Questionado sobre se esses veículos descaracterizados são da região, a mesma fonte respondeu que não e disse que “vêm de propósito ao Algarve para fazer o verão, durante dois ou três meses, e trabalhar junho, julho e agosto”.

“E está a causar grande preocupação nas câmaras municipais, dado o elevado número de viaturas que estão a trabalhar nos seus concelhos e que já são mais do que o número de todo o setor do táxi na região”, acrescentou, cifrando as perdas registadas em “à volta de 30%”.

Este valor “é um número muito elevado” para o setor tradicional do táxi, ao qual é “exigido um conjunto de requisitos” e que é “muito regulado”, contrariamente aos veículos de transporte sem caracterização, considerou.

“Há diferença no tratamento. E pedimos a suspensão da lei 45/18 de 10 de agosto, para não entrar em vigor até o Tribunal Constitucional dizer qualquer coisa sobre o que pensamos que é inconstitucional, porque causa desigualdade entre uns e outros quando o serviço é o mesmo”, pediu.

António Fortunato é taxista em Albufeira e disse à Lusa que este verão foram vistos “muitos veículos a trabalhar na cidade que não são de lá”, tendo até sido “mais do que o número dos táxis” que há na cidade.

Este profissional quantificou as suas perdas durante o verão “em 50%” e assegurou que, nos 30 anos que leva na profissão de taxistas, nunca viu “nada assim”.

“Tem que se encontrar uma solução para isto, porque assim não pode ser”, apelou.

Os taxistas manifestam-se hoje em Lisboa, Porto e Faro contra a entrada em vigor, em novembro, da lei que regula as quatro plataformas eletrónicas de transporte que operam em Portugal — Uber, Taxify, Cabify e Chauffeur Privé.

Desde 2015, este é o quarto grande protesto contra as plataformas que agregam motoristas em carros descaracterizados, cuja regulamentação foi aprovada, depois de muita discussão, no parlamento, em 12 de julho.

A legislação foi promulgada pelo Presidente da República, Marcelo Rebelo de Sousa, em 31 de agosto.

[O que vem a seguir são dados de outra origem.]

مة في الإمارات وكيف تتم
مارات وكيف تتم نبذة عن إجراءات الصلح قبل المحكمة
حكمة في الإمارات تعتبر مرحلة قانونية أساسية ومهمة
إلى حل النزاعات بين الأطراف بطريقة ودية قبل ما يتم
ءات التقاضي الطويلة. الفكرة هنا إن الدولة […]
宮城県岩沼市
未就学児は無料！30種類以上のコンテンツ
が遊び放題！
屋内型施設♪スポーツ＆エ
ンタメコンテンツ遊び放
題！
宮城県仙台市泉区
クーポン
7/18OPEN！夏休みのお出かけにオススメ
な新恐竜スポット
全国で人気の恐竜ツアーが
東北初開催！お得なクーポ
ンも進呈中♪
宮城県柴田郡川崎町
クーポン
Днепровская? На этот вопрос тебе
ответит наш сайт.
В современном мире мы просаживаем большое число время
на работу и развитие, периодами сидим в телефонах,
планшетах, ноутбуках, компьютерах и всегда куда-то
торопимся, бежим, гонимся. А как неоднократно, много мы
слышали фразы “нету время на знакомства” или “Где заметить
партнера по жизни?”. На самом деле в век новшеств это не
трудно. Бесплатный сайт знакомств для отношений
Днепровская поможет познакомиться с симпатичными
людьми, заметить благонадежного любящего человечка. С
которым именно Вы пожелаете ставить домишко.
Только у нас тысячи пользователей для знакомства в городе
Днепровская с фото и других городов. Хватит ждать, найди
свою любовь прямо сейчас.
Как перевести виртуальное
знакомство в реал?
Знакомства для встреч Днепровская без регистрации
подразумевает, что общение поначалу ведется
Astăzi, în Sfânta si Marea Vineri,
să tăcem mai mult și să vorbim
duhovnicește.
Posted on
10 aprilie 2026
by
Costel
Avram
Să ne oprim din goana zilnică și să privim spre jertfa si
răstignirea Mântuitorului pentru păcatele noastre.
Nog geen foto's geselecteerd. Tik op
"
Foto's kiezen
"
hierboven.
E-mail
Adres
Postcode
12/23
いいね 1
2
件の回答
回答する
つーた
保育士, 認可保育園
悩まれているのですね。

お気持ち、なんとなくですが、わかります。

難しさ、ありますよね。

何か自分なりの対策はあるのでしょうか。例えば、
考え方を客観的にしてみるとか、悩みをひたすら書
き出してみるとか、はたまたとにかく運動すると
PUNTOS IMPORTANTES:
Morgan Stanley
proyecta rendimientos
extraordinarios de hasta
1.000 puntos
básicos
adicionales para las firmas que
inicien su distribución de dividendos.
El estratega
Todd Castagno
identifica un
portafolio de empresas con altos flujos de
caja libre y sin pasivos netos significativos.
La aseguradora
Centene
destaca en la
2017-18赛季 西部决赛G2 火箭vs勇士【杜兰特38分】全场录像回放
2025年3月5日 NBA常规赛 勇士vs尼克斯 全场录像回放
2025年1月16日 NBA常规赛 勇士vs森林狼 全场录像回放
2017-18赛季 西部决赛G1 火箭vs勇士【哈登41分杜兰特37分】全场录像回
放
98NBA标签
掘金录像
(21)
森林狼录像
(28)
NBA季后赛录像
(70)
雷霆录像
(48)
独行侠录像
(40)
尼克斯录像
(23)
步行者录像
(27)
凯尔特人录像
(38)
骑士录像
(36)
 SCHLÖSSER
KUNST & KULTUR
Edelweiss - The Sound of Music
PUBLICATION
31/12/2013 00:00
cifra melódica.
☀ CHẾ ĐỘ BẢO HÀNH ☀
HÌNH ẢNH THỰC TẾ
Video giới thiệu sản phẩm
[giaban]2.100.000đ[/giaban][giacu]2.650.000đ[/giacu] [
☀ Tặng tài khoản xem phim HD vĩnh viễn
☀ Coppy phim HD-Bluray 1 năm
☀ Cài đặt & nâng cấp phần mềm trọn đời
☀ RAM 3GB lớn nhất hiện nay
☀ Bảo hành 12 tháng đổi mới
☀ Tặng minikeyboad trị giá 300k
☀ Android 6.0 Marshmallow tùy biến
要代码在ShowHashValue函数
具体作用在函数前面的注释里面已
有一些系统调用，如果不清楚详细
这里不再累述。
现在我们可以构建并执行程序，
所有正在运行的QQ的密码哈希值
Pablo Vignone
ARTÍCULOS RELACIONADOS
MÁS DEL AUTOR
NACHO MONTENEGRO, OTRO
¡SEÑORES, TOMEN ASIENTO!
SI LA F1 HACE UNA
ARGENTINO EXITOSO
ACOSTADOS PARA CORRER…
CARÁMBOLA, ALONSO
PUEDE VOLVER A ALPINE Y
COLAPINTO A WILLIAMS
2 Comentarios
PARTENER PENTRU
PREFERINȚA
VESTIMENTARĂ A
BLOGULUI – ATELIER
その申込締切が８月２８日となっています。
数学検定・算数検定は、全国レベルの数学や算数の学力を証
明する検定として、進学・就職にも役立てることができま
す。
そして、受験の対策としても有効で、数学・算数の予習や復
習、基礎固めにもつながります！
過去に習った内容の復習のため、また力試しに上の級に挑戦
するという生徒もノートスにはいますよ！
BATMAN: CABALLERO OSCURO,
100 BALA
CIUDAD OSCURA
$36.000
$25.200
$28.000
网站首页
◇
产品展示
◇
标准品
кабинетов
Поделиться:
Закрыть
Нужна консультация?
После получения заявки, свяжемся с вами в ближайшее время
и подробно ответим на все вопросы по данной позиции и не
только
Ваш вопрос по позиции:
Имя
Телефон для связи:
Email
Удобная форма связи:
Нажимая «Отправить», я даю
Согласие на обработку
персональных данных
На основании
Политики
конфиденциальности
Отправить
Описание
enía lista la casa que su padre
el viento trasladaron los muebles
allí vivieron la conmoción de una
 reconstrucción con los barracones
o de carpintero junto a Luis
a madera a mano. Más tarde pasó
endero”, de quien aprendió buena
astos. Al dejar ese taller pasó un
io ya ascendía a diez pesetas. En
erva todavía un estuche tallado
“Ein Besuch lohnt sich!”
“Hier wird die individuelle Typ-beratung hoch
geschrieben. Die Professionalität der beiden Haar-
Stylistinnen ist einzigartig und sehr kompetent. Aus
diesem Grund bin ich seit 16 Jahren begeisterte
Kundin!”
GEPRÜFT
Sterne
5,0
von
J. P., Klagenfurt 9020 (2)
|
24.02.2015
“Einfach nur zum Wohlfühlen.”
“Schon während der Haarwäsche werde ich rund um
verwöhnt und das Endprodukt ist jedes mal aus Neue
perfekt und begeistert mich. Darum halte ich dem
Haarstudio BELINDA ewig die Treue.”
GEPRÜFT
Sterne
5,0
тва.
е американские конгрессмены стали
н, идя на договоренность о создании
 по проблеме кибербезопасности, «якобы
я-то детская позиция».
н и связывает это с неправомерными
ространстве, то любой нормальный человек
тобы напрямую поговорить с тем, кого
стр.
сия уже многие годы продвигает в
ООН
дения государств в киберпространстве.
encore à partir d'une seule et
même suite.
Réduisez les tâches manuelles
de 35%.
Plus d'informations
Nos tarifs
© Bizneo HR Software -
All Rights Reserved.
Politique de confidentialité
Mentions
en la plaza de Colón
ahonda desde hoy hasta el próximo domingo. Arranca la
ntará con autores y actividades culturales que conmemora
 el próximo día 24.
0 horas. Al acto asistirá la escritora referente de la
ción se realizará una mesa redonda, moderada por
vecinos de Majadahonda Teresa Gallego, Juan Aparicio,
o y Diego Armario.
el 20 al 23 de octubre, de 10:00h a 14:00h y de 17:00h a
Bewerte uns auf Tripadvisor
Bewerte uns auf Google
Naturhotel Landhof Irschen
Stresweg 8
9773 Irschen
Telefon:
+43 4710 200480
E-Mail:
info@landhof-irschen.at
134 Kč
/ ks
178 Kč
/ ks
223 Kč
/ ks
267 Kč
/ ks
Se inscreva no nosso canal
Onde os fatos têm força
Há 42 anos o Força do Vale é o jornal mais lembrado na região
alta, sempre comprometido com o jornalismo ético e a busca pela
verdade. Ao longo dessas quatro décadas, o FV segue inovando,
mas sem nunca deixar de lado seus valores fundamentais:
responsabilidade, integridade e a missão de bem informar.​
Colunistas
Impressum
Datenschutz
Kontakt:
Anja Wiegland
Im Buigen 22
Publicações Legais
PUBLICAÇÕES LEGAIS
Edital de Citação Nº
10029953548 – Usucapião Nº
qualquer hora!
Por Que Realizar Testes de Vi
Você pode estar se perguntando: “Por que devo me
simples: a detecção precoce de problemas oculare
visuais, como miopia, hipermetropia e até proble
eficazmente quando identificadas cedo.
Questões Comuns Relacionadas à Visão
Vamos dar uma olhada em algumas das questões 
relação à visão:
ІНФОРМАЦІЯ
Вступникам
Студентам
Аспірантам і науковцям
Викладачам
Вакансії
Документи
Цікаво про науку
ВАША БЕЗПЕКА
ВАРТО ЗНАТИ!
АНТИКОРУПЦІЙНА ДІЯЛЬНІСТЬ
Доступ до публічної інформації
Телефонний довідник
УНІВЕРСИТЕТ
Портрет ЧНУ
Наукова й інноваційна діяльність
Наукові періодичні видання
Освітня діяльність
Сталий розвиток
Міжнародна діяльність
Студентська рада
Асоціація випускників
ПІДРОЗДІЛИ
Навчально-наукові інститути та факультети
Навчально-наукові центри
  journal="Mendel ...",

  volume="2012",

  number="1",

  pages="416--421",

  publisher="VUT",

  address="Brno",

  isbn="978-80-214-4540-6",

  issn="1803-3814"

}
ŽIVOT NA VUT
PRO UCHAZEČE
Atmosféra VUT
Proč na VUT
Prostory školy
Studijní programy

A entrada em vigor acontece em 01 de novembro, mas o setor do táxi marcou a manifestação precisamente com a intenção de que esta não venha a ser aplicada.

Os representantes do setor do táxi enviaram à Assembleia da República um pedido para serem hoje recebidos pelos deputados, a quem vão pedir que seja iniciado o procedimento de fiscalização sucessiva da constitucionalidade do diploma e que, até à pronúncia do Tribunal Constitucional, se suspendam os efeitos deste, “por forma a garantir a paz pública”.

Um dos principais ‘cavalos de batalha’ dos taxistas é o facto de na nova regulamentação as plataformas não estarem sujeitas a um regime de contingentes, ou seja, a existência de um número máximo de carros por município ou região, como acontece com os táxis.

A dois dias da manifestação, o Governo enviou para as associações do táxi dois projetos que materializam alterações à regulamentação do setor do táxi, algo que os taxistas consideraram “muito poucochinho”, defendendo que o objetivo do Governo foi “desviar as atenções” da concentração nacional de hoje.